When you think of a companion animal, you might think of a dog that is trained to help those who are blind or those who have diseases like diabetes or epilepsy. While companion dogs are normally used for people in these categories, they are also beneficial to those who are elderly. Many older individuals enjoy spending time with an animal when they have lost a significant other or when they don't have family members available to visit them. There are numerous health benefits that elderly individuals can see from a companion animal of any size.
Whether the elderly person has high blood pressure or has another type of issue that involves the heart, owning a companion animal can help to lower the risk of a heart attack or stroke. The animal can help to calm the person in times of anxiety and fear. Elderly individuals with companion animals have another being in the home that provides comfort and offers a source of communication in some manner, which can aid in keeping stress levels lower. When there is a comfortable situation, it tends to lead to fewer heart problems, which can mean living longer.
Animals of any kind will need some type of exercise during the day. The elderly person can take the dog out for a walk as long as it's safe to do so. Another option is to have a home caregiver, like the professionals at Baywood Home Care, help the person exercise their dog in a safe manner. While the animal is getting exercise, the individual can also get needed exercise to keep the joints mobile and to keep the blood flowing properly through the body. When elderly individuals maintain some form of exercise, it can usually lead to a longer life because the organs are being maintained and operating as they should in order to support the body.

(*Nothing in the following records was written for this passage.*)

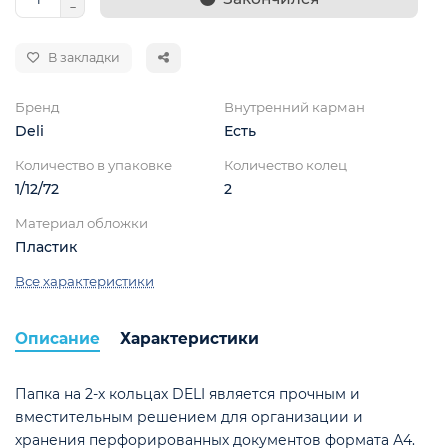
В закладки
Бренд
Внутренний карман
Deli
Есть
Количество в упаковке
Количество колец
1/12/72
2
Материал обложки
Пластик
Все характеристики
Описание
Характеристики
ой
Папка на 2-х кольцах DELI является прочным и
вместительным решением для организации и
хранения перфорированных документов формата А4.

When an elderly person has something to be responsible for, then it can help to keep the mind alert and active. The person would need to feed and water the dog and make sure the companion animal is cared for properly. These activities can help to keep the mind in the present instead of wandering off. There are some dogs that are trained to work with people who have dementia, which can be a benefit for those who tend to leave burners on or who exhibit other signs of the disease when they live alone.
Companion animals offer assistance in a number of ways to the elderly. They can be taken to nursing homes and assisted living facilities to help those who aren't able to stay home. The animals can sometimes extend the life of the owner so that they have more time to spend with family.